Juvenile Probation

The Field Services Unit of the Denton County Juvenile Probation Department supervises and provides probation and deferred prosecution services for youth who are ages 10 to 17. These children have either received deferred prosecution through a voluntary agreement or have been placed on probation or deferred prosecution by a court with legal jurisdiction. 

The rules of probation or deferred prosecution, in general, require:

  • School attendance
  • Good conduct
  • Good citizenship
  • Curfews
  • Participation in specified programs, including:
    • Financial restitution
    • Community service

Juvenile probation officers enforce these rules, holding the juveniles accountable, while they help the youth and family achieve positive changes.

Parent Participation

Parents are expected to participate in their child’s probation program. As the source of social, emotional and financial support, the family is key to a successful probation outcome. It is important that parents work closely with the probation officer by knowing the terms and conditions of their child’s probation. (See sample Probation Terms of the Juvenile Court: County Court at Law Number 1). Parents should attend all meetings with the probation officer and child. Parents are an excellent source of information about how their child is progressing or if the child are struggling.

Family-Based Services Benefits

Family-based services and interventions for youth are some of the most well-studied and effective ways to support positive juvenile functioning. Juvenile probation officers are committed to facilitating the constructive involvement of parents and family members to assist children in accepting responsibility and to carrying out the obligations set by the court.

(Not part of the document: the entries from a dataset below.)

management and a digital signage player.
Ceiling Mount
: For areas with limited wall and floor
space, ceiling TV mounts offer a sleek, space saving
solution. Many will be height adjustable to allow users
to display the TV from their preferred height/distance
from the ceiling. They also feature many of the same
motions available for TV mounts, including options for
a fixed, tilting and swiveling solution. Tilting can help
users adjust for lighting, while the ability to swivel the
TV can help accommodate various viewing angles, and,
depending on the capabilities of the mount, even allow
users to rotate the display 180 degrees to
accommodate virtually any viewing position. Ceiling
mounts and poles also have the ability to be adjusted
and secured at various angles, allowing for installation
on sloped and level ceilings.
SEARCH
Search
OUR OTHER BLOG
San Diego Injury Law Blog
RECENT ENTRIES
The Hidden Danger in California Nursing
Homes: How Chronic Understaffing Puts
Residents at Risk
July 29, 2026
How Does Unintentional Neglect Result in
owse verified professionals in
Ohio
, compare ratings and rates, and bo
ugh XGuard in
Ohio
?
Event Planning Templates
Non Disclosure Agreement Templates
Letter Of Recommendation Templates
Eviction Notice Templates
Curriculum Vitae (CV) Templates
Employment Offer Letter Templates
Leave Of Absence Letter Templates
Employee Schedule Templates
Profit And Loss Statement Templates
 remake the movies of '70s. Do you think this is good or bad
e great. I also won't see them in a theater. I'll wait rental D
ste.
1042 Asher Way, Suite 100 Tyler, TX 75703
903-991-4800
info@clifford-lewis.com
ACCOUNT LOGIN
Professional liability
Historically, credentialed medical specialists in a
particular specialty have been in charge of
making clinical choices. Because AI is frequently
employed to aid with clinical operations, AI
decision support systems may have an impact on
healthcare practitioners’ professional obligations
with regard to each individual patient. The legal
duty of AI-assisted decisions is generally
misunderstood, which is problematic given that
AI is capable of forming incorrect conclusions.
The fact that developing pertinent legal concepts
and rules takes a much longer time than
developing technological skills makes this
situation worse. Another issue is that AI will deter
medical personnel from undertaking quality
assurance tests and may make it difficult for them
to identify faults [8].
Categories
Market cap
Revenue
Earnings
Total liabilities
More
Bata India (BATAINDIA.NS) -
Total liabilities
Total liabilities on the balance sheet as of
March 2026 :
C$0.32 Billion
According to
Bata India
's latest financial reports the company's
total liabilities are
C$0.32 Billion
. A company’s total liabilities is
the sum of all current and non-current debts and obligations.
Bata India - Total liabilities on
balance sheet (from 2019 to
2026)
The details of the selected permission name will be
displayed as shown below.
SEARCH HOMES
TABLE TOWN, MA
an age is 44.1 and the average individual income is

Counseling often focuses on the family’s goals for improvement and assists the family in moving toward these goals. Depending on the type of treatment, counselors may come to the family’s home to work in their environment or services may require meeting at a counselor’s office. Parenting classes are also an excellent means of support for parents having to meet the challenge of raising youth in today’s society.

Probation Officer Responsibilities

Juvenile probation officers have the responsibility to assist juveniles and their families in meeting the court-ordered terms of probation. Probation officers do their work in strict adherence to the state-mandated Code of Ethics for Juvenile Justice Professionals. Juvenile probation officers develop individual case plans with the family and child based on goals and objectives that will assist the youth in improving his or her behavior. Community resources are made available to youth and families to aid the juvenile in complying with the terms of probation.

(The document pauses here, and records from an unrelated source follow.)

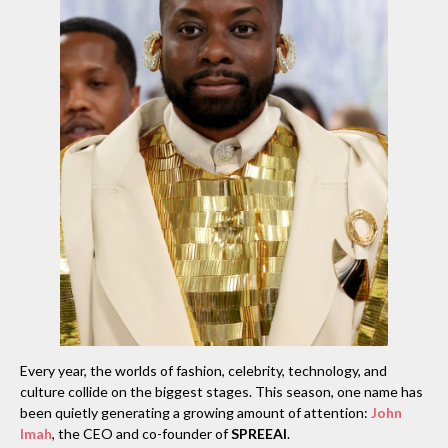
Every year, the worlds of fashion, celebrity, technology, and
culture collide on the biggest stages. This season, one name has
been quietly generating a growing amount of attention:
John
Imah
, the CEO and co-founder of
SPREEAI
.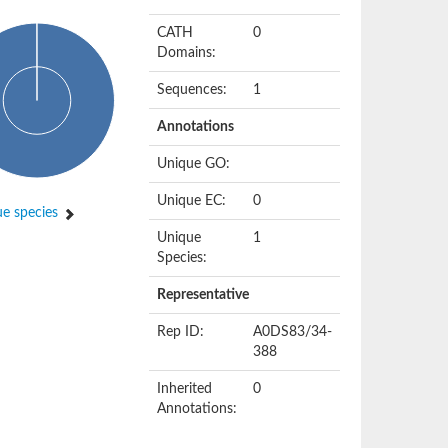
CATH
0
Domains:
Sequences:
1
Annotations
Unique GO:
Unique EC:
0
e species
Unique
1
Species:
Representative
Rep ID:
A0DS83/34-
388
Inherited
0
Annotations: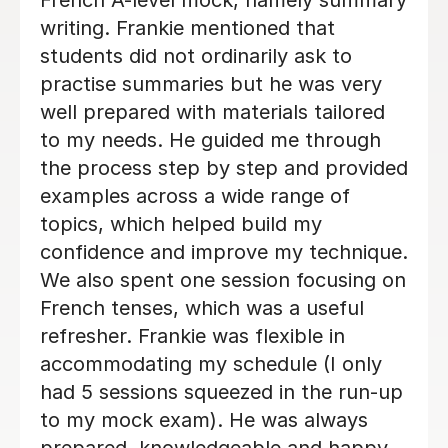
Megan M
23rd Jun 2026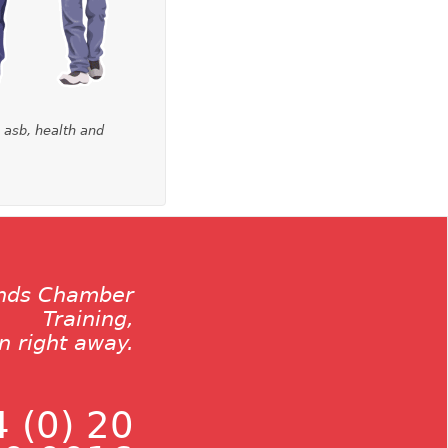
, asb, health and
ands Chamber
Training,
on right away.
 (0) 20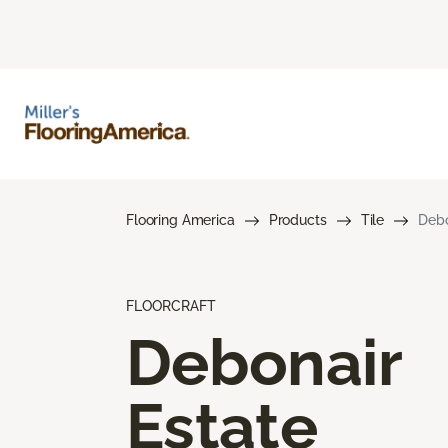
Flooring America
Products
Tile
Debo
FLOORCRAFT
Debonair
Estate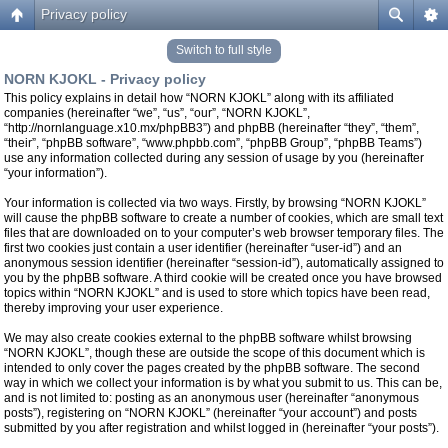
Privacy policy
Switch to full style
NORN KJOKL - Privacy policy
This policy explains in detail how “NORN KJOKL” along with its affiliated
companies (hereinafter “we”, “us”, “our”, “NORN KJOKL”,
“http://nornlanguage.x10.mx/phpBB3”) and phpBB (hereinafter “they”, “them”,
“their”, “phpBB software”, “www.phpbb.com”, “phpBB Group”, “phpBB Teams”)
use any information collected during any session of usage by you (hereinafter
“your information”).
Your information is collected via two ways. Firstly, by browsing “NORN KJOKL”
will cause the phpBB software to create a number of cookies, which are small text
files that are downloaded on to your computer’s web browser temporary files. The
first two cookies just contain a user identifier (hereinafter “user-id”) and an
anonymous session identifier (hereinafter “session-id”), automatically assigned to
you by the phpBB software. A third cookie will be created once you have browsed
topics within “NORN KJOKL” and is used to store which topics have been read,
thereby improving your user experience.
We may also create cookies external to the phpBB software whilst browsing
“NORN KJOKL”, though these are outside the scope of this document which is
intended to only cover the pages created by the phpBB software. The second
way in which we collect your information is by what you submit to us. This can be,
and is not limited to: posting as an anonymous user (hereinafter “anonymous
posts”), registering on “NORN KJOKL” (hereinafter “your account”) and posts
submitted by you after registration and whilst logged in (hereinafter “your posts”).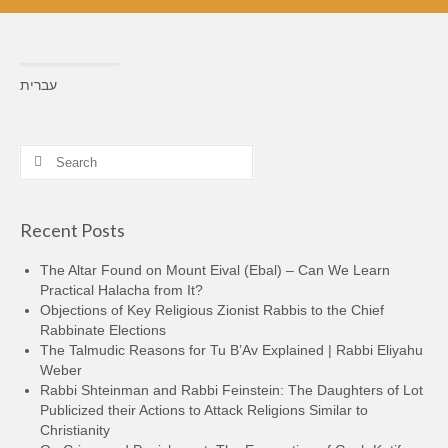
עברית
Search
for:
Recent Posts
The Altar Found on Mount Eival (Ebal) – Can We Learn
Practical Halacha from It?
Objections of Key Religious Zionist Rabbis to the Chief
Rabbinate Elections
The Talmudic Reasons for Tu B’Av Explained | Rabbi Eliyahu
Weber
Rabbi Shteinman and Rabbi Feinstein: The Daughters of Lot
Publicized their Actions to Attack Religions Similar to
Christianity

When a child does not comply with the terms of probation, additional interventions or more restrictive sanctions will be imposed by the Court. These more restrictive sanctions may include counseling, Intensive Supervision Probation, placement outside of the home, or commitment to the Texas Juvenile Justice Department.

Juvenile Probation officers are committed to assisting youth in becoming successful by taking into consideration the unique situation of each child, the child’s family, and the child's developmental needs. Probation officers also have the responsibility for ensuring that the safety and protection of the community is considered while providing supervision.

Goal of probation services

The ultimate goal is for juveniles to succeed on probation and be a productive member of the community. Juvenile probation officers treat juveniles with confidentiality, concern, and respect. The probation officer works hard to see that child leaving their care and custody are better equipped to build productive, law-abiding futures. All children have the potential for good and they deserve our best efforts to assist them in becoming good citizens.